ONTAP Tools for VMware vSphere: Large number of ONTAP quotas causes OTV discoveries to fail
Applies to
- ONTAP Tools for VMware vSphere (OTV)
- ONTAP 9
Issue
Large number of quotas in ONTAP causes OTV discovery to timeout.
From OTV's vsc.log, similar errors can be seen:
finished loading : [svms] [2024-04-10T15:40:49,727Z] [Controllercluster1] [ INFO] [192.168.0.36 - cluster1] Updated the task progress to 96% [2024-04-10T15:40:49,733Z] [Controllercluster1] [ INFO] [192.168.0.36 - cluster1] Updated the task progress to 96% [2024-04-10T15:40:49,740Z] [Controllercluster1] [ INFO] [192.168.0.36 - cluster1] Updated the task progress to 100%
[2024-04-10T15:40:49,746Z] [Controllercluster1] [DEBUG] [192.168.0.36 - cluster1] Successfully set the task to success
[2024-04-10T15:40:49,749Z] [Controllercluster1] [ INFO] [192.168.0.36 - cluster1] Updated the task progress to 100%
[2024-04-10T15:40:49,755Z] [Controllercluster1] [DEBUG] [192.168.0.36 - cluster1] Successfully set the task to success
[2024-04-10T15:40:49,756Z] [Controllercluster1] [DEBUG] CachingControllerProxy.create exit.

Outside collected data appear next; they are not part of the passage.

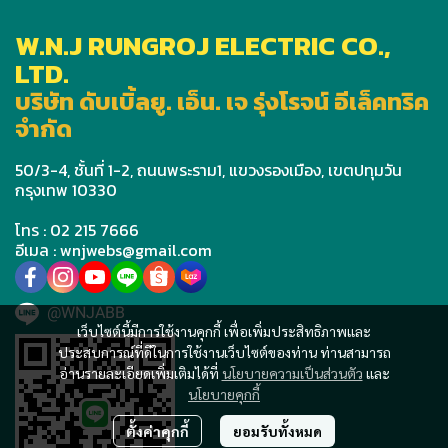
W.N.J RUNGROJ ELECTRIC CO.,
LTD.
บริษัท ดับเบิ้ลยู. เอ็น. เจ รุ่งโรจน์ อีเล็คทริค
จำกัด
50/3-4, ชั้นที่ 1-2, ถนนพระราม1, แขวงรองเมือง, เขตปทุมวัน
กรุงเทพ 10330
โทร : 02 215 7666
อีเมล : wnjwebs@gmail.com
@WNJABB
เว็บไซต์นี้มีการใช้งานคุกกี้ เพื่อเพิ่มประสิทธิภาพและ
ประสบการณ์ที่ดีในการใช้งานเว็บไซต์ของท่าน ท่านสามารถ
อ่านรายละเอียดเพิ่มเติมได้ที่
นโยบายความเป็นส่วนตัว
และ
นโยบายคุกกี้
ตั้งค่าคุกกี้
ยอมรับทั้งหมด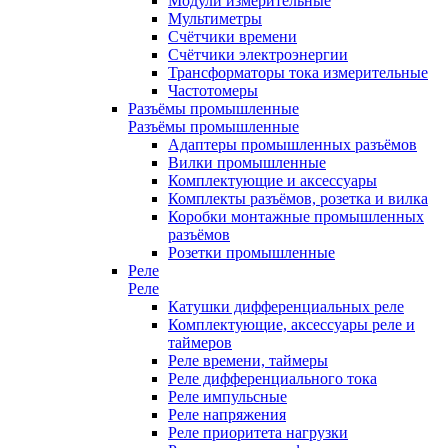
Модули измерительные
Мультиметры
Счётчики времени
Счётчики электроэнергии
Трансформаторы тока измерительные
Частотомеры
Разъёмы промышленные
Разъёмы промышленные
Адаптеры промышленных разъёмов
Вилки промышленные
Комплектующие и аксессуары
Комплекты разъёмов, розетка и вилка
Коробки монтажные промышленных
разъёмов
Розетки промышленные
Реле
Реле
Катушки дифференциальных реле
Комплектующие, аксессуары реле и
таймеров
Реле времени, таймеры
Реле дифференциального тока
Реле импульсные
Реле напряжения
Реле приоритета нагрузки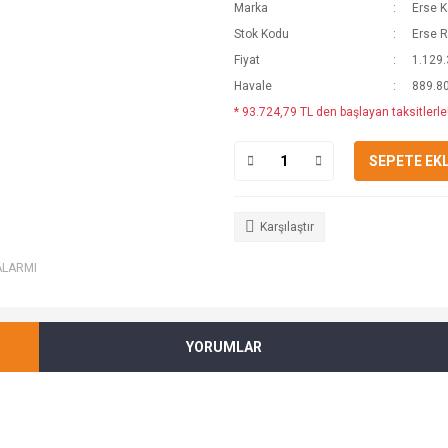
Marka
Erse K
Stok Kodu
Erse 
Fiyat
1.129.
Havale
889.80
* 93.724,79 TL den başlayan taksitlerle!
SEPETE EK
Karşılaştır
ALARMI
YORUMLAR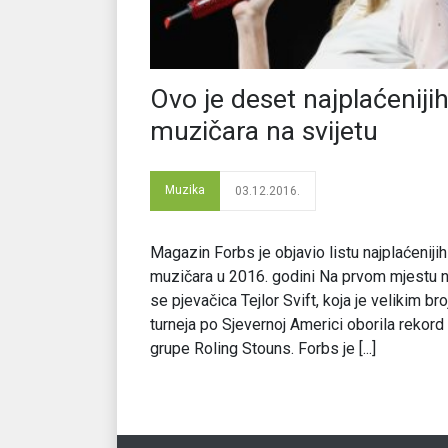
Ovo je deset najplaćeniji
muzičara na svijetu
Muzika
03.12.2016.
Magazin Forbs je objavio listu najplaćenijih
muzičara u 2016. godini Na prvom mjestu n
se pjevačica Tejlor Svift, koja je velikim br
turneja po Sjevernoj Americi oborila rekord
grupe Roling Stouns. Forbs je [...]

[2024-04-10T15:40:49,756Z] [Controllercluster1] [DEBUG] addConnection: add controller end
[2024-04-10T15:40:49,756Z] [Controllercluster1] [ERROR] addConnection: timedout - Lock duration and processing addController went beyond 45000
[2024-04-10T15:40:49,756Z] [Controllercluster1] [ERROR] discoverWithAeonFlux: discovery failed with exception. java.util.concurrent.TimeoutException: Excesive lock duration and processing addController: 190689 at com.netapp.offtap3.factories.ControllerFactory.addConnection(ControllerFactory.java:168) ~[aeonflux.jar:?] at com.netapp.vscv.server.controller.VscControllers.addController(VscControllers.java:490) ~[classes/:?] at com.netapp.vscv.server.controller.VscControllers.discoverController(VscControllers.java:310) ~[classes/:?] at com.netapp.vscv.server.ControllerDiscoverer.discover(ControllerDiscoverer.java:185) [classes/:?] at com.netapp.vscv.server.ControllerDiscoverer.call(ControllerDiscoverer.java:154) [classes/:?] at com.netapp.vscv.server.ControllerDiscoverer.call(ControllerDiscoverer.java:40) [classes/:?] at java.util.concurrent.FutureTask.run(FutureTask.java:264) [?:?] at java.util.concurrent.ThreadPoolExecutor.runWorker(ThreadPoolExecutor.java:1128) [?:?] at java.util.concurrent.ThreadPoolExecutor$Worker.run(ThreadPoolExecutor.java:628) [?:?] at java.lang.Thread.run(Thread.java:835) [?:?] [2024-04-10T15:40:49,757Z] [Controllercluster1] [DEBUG] Discovery finished for controller cluster1 [2024-04-10T15:40:49,761Z] [controllerPersistencePool-1-thread-1] [DEBUG] Did not refresh the following resources on object "AbstractController: id: b8170700-c0a0-11e7-8475-00a098afcdc1name: cluster1_vidsecip address: 192.168.0.36" because they do not appear to be loaded: [svm_peers] [2024-04-10T15:40:49,761Z] [controllerPersistencePool-1-thread-1] [DEBUG] AbstractController: id: b8170700-c0a0-11e7-8475-00a098afcdc1name: cluster1_vidsecip address: 192.168.0.36 is going to start loading: [svm_peers]
Timeout is happening because cluster discovery is taking approximately 2 and half minutes where the default value of timeout (i,e timeout.controller.connection) is 45 secs.